Four secret scanners compared on four codebases

Trestle, Gitleaks, TruffleHog, and detect-secrets run with default settings over four public codebases. Every scanner catches an obvious API key. The differences show up with the secrets that don't look like secrets: hashed passwords, weak passwords, credit card numbers, and values that get sent to the browser.

Tool comparison.

What every scanner finds#

Most secret scanners find the same easy things. Point any of the four tools in this comparison at a repository and they will report the private keys, the cloud and API keys, and the session tokens. All four did that on every codebase we tested.

The differences appear with the secrets that don't look like secrets. A hashed password is just a long string of letters and numbers. A database password can be an ordinary word with nothing random about it. A credit card number, a crypto wallet recovery phrase, a configuration value that ends up bundled into a web page: none of these match the format of a known token, and none of them stand out as random text. Whether a scanner reports them depends on how it works.

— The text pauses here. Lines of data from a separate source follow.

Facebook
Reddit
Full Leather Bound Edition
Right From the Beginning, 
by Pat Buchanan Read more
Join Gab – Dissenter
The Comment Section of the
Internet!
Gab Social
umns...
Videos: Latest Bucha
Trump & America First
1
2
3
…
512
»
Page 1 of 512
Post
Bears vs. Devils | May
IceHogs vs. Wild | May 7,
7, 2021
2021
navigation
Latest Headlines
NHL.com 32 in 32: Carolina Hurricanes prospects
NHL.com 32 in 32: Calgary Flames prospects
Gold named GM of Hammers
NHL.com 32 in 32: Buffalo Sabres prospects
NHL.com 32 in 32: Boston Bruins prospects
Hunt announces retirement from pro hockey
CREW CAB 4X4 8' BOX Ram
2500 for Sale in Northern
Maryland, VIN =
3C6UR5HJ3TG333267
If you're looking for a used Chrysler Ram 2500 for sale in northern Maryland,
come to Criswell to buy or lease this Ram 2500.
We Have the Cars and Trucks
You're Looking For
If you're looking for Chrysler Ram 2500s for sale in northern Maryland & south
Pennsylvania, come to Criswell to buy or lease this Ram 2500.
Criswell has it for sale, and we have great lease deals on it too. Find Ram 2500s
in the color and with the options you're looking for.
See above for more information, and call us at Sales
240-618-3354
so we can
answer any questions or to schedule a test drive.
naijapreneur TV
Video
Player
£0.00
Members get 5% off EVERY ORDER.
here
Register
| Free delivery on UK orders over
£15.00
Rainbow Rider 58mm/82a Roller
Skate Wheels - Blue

Three of these tools, Gitleaks, TruffleHog, and detect-secrets, scan the raw text. They match it against patterns for known secret formats, and they flag strings that look random enough to be a key. The fourth, Trestle, reads the structure of each file the way the program that loads the file would. It sees each value together with the field it belongs to, so it recognizes a password by that field's name, even when the value looks like an ordinary word. This comparison measures what that difference is worth, using each tool's default settings on public code anyone can download and check.

How the test was run#

The four codebases are public and were chosen to be different from one another. Two are insecure demo projects, one is a set of credentials committed on purpose, and one is a clean software release that should contain no secrets at all. Together they test two separate things: how much real material a scanner finds, and how much unrelated noise it produces when there is little or nothing to find.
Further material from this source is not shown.